Kenya is the world’s leading exporter of black tea. This is an important part of the overall GNP. Much tea is grown on small estates–much is also on plantations, some owned by multinational businesses such as Finlay, some owned by politicians, most notably former president Moi. Like horticulture, it provides a large number of low wage jobs with associated rural housing. Surely no one’s ideal for long term development (unless you happen to own a large farm yourself) but a lot better than nothing (and very photogenic). Over time presumably the pickers lose the basic argument to the owners of the land suitable for tea production on the inexorable logic of the firm–lower cost production.

To first-time visitors in Kericho and adjoining highlands of Nandi, Nyamira and Kisii, the well-trimmed tea bushes, dotted with pickers with extended baskets, is a sight to behold.

The visions of tea-pickers have been revised somewhat; the baskets have been replaced with gadgets that are pulled by two pickers hauling select leaves into its storage space.

But this calm view of the tea plantations is deceptive; the low hum of the tea-picking machines has been replaced by angry shouts that hit a crescendo Monday, as workers protested unemployment accelerated by machine use.

Workers at James Finlays Tea Estate operate a tea plucking machine, which has been blamed for job losses, triggering a workers’ strike. [PHOTO: VITALIS KIMUTAI/STANDARD]

Some 50,000 tea pluckers in the tea estates spread across Kericho, Bomet, Nandi, Nyamira and Kisii counties protesting the mechanisation of picking green leaf were expected to participate in the labour protest, although its success appeared partial.

The strike was called by Kenya Plantation and Agricultural Workers Union (KPAWU) yesterday, and whose members work in tea estates under the Kenya Tea Growers Association (KTGA).

The affected companies are James Finlays Tea Kenya, Unilever Tea Kenya, George Williamsons, Sotik Tea and Eastern Produce, among others.

Mechanical Plucking

In 2006, when Central Organisation of Trade Unions (Cotu) first called tea pickers’ strike to protest mechanisation, the area under mechanical plucking consisted of 694 hectares or 2.3 per cent of the total area under tea in the association’s 42 members estates, which has 30,000 hectares.

Then, James Finlay had 600 hectares under mechanised production, Unilever had 54 hectares while Sotik Tea had 32 hectares.

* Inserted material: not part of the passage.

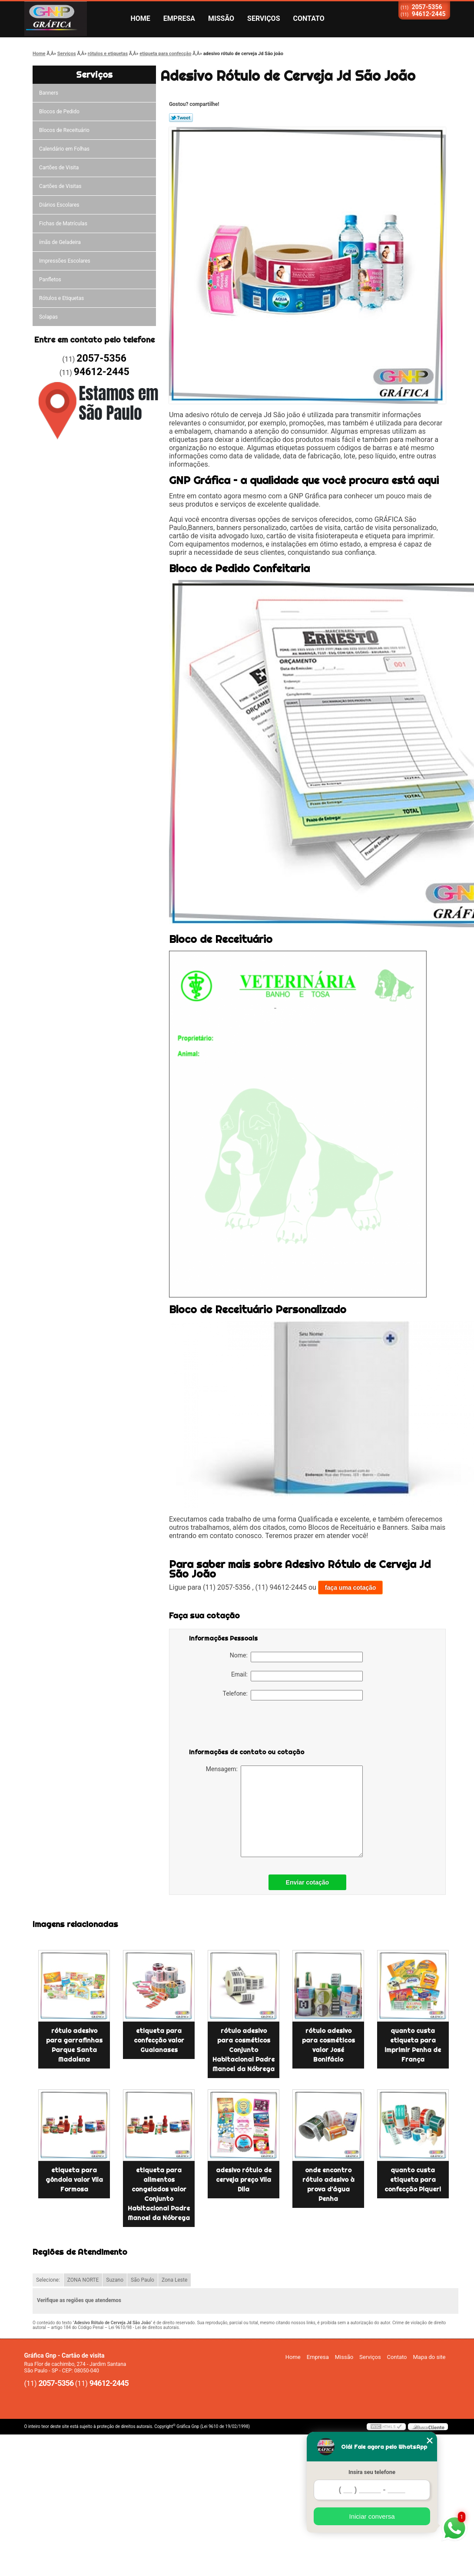  I want to click on 2057-5356, so click(427, 6).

“We have tried to reason with the multinational tea companies over the issue but they have refused to listen. The only way out for us is to let workers down their tools,” said Issa Wafula, KPAWU assistant secretary general.
. . . .
Tom Okinda, a worker at a multinational tea company in Kericho County said favouritism, tribalism and nepotism were rife in employment tea plucking machine operators.

“Those retained are relatives, friends or neighbours of senior managers who have the final say in employment matters, while those who do not have any connection with the management are laid off,” he claimed.

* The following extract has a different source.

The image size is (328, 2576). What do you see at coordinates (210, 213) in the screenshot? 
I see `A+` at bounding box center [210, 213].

Hellen Tangi, a businesswoman, said there were days when it was prestigious for one to work for a multinational tea firm as some of the unskilled jobs offered a good pay.

But not anymore.

“Despite raking in millions from the fertile farms, these foreigners do not care about locals working for them,” she lamented. Francis Atwoli, the Cotu Secretary General said mechanisation in the tea industry should be discouraged, as it was not good for the economy of developing countries like Kenya.

“The direct and multiplier effect of mechanisation of tea plucking and pruning in the country outweighs the implied cost-savings that employers are claiming,” Atwoli said.

Atwoli further claimed introduction of machines compromised the quality of tea thus affecting the overall auction prices. “Quality of tea is bound to drop with use of the machines since selective plucking of two leaves and a bud will not be adhered to as should be the case,” Atwoli said.

Democratic governance–one man, one vote, rather than one acre or one shilling–can support opportunities for policies that account for needs and interests of displaced workers, such as support for alternative development over time, education and training and such. Another theory of course would be that this isn’t a governance question at all and the government should have as little to do with any of this as possible other than to, say, keep the Ugandans out.